Researchers at Nagoya University School of Medicine have identified 3 gut bacteria associated with Lewy body dementia.
- Lewy body dementia is the second most common neurodegenerative dementia.
- 3 intestinal bacteria would play a role in the development of the pathology.
- This discovery opens the way to better diagnosis and new treatments.
Dementia with Lewy bodies (LCD) is the second most common neurodegenerative dementia after Alzheimer’s disease. It is characterized by abnormal deposits of a protein called alpha-synuclein, which form inside brain cells. The pathology can be difficult to diagnose, as patients present with symptoms similar to those of Alzheimer’s and Parkinson’s diseases: confusion, memory loss, alterations in movement, visual hallucinations.
The causes of the development of this disease remain poorly understood. A team from the School of Medicine at the University of Nagoya (Japan) has made progress on this point. She identified three intestinal bacteria that would play a role in this pathology.
Dementia with Lewy bodies: the microbiota plays a role
Japanese researchers analyzed the microorganisms in the gut of patients with MCI, Parkinson’s disease and REM sleep behavior disorder. They found a link between three gut bacteria – called Collinsella, Ruminococcus and Bifidobacterium – and dementia.

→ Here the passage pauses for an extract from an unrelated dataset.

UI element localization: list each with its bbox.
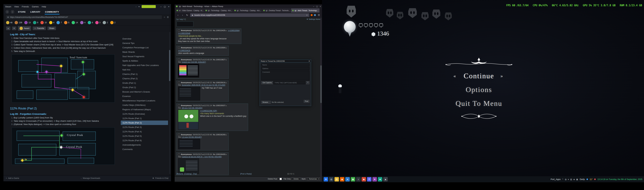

In detail, the team found an increase in Ruminococcus and Collinsella as well as a decrease in Bifidobacterium. “It was different from patients with Parkinson’s disease, whose levels did not change. In the future, using this knowledge, doctors may be able to analyze the bacteria in the digestive tract of a person to distinguish DCL from Parkinson’s disease”believe the scientists in their communicated.

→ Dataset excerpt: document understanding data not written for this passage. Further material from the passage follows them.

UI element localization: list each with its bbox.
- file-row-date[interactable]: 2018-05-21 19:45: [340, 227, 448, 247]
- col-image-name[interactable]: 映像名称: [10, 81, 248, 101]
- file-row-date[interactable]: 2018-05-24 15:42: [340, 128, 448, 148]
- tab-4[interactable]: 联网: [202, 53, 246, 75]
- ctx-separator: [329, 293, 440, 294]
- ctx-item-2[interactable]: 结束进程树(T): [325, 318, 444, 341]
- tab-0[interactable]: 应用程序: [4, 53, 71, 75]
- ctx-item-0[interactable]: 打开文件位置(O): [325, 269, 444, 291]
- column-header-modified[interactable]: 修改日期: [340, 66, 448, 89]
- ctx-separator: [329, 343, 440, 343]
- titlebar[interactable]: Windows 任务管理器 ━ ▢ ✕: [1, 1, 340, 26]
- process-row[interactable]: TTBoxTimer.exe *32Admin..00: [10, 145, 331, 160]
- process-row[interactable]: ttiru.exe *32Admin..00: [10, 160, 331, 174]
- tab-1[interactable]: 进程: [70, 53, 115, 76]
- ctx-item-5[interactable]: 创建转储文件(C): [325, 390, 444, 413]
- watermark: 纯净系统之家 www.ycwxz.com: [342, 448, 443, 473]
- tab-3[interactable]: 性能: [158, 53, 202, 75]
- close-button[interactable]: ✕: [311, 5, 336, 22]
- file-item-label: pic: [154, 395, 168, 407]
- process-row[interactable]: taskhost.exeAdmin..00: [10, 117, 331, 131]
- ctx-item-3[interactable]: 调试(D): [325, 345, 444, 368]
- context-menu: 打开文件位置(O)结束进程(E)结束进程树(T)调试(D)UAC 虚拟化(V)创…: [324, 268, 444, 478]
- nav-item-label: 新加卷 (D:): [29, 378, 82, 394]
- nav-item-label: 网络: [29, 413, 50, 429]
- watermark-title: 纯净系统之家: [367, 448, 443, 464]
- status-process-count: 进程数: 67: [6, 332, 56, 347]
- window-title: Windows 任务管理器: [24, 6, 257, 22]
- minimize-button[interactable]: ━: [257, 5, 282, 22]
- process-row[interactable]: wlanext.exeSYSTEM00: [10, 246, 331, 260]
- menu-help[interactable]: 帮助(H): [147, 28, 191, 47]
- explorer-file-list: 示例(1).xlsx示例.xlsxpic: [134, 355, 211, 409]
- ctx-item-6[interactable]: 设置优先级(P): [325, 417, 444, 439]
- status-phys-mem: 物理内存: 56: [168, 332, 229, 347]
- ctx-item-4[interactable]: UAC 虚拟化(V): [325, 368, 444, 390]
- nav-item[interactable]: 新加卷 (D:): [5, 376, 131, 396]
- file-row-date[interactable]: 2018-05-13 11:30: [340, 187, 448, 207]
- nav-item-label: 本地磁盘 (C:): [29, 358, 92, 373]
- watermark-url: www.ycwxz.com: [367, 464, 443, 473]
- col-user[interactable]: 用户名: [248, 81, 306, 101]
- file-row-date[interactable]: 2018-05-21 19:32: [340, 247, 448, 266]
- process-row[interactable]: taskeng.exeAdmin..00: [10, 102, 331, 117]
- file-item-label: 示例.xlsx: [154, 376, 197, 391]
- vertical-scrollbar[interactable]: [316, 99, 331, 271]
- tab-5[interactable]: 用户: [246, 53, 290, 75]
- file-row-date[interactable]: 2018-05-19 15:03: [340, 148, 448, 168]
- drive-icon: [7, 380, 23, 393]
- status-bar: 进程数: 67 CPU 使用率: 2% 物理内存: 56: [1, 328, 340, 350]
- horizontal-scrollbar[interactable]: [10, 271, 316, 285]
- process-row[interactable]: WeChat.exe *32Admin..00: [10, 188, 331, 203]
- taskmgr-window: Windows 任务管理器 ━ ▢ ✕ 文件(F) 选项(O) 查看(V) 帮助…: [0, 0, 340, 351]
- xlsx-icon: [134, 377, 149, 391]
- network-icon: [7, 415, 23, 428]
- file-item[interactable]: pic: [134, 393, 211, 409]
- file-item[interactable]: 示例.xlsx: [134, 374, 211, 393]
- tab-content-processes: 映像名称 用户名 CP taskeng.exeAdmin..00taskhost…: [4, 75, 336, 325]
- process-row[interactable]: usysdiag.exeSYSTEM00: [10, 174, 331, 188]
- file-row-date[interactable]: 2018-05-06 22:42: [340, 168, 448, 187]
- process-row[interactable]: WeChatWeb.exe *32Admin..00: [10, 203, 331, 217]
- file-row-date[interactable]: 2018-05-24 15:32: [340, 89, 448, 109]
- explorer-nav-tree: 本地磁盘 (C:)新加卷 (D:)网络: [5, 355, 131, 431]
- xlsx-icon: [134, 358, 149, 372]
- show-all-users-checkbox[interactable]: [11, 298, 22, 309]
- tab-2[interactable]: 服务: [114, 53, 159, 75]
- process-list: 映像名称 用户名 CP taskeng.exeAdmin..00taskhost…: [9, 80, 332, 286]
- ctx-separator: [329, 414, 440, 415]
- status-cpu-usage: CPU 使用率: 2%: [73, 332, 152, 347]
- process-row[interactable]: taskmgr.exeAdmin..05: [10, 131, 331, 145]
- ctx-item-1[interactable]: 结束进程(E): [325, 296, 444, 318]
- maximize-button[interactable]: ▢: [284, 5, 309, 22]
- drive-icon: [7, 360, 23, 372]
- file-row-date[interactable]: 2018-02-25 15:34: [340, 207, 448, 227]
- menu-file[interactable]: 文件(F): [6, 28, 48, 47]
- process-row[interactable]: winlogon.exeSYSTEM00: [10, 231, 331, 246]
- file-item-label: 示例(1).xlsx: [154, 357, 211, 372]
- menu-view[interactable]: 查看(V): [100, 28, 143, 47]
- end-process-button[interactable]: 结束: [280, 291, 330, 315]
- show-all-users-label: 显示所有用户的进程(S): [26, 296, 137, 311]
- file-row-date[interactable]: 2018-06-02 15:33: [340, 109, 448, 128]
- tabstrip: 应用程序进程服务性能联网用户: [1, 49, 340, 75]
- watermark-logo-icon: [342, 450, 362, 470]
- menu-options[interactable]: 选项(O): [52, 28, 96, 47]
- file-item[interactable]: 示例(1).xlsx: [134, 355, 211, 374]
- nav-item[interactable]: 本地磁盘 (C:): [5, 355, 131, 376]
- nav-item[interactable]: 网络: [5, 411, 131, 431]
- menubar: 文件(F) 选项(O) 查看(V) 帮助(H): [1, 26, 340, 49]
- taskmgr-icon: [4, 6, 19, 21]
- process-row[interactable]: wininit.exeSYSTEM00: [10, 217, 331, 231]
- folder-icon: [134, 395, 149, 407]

In addition, the levels of the bacteria couple Ruminococcus and Collinsella (involved in the movement regulation) were higher in people with MCI compared to those with Parkinson’s disease. This element could explain why DCL patients have later movement disorders compared to Parkinson’s patients.
“The presence of gut bacteria unique to DCL may explain why some patients develop Parkinson’s disease and others first develop dementia with Lewy bodies”explained Professor Kinji Ohno who participated in the work.
He adds : “If a patient with Parkinson’s disease develops dementia one year after the onset of motor symptoms, they are diagnosed with dementia with Lewy bodies. However, we cannot currently predict whether a patient with Parkinson’s disease Parkinson will become a DCL patient. The gut microbiome will help identify such patients.”
DLC and Parkinson’s: a pathway for new treatments
In addition to facilitating the diagnosis of neurodegenerative diseases, this discovery may also open the door to new treatments. “The administration of Ruminococcus and Collinsella pairs in patients with Parkinson’s disease should delay neuroinflammation of the substantia nigra”added Professor Ohno. “Therapeutic intervention to increase Bifidobacterium may delay the onset and progression of dementia with Lewy bodies and reduce cognitive dysfunction.”
“Normalization of abnormal bacteria shared between DCL and Parkinson’s disease may delay the development of both diseases. Improving the gut microbiota is a stepping stone in the treatment of dementia”concludes the expert.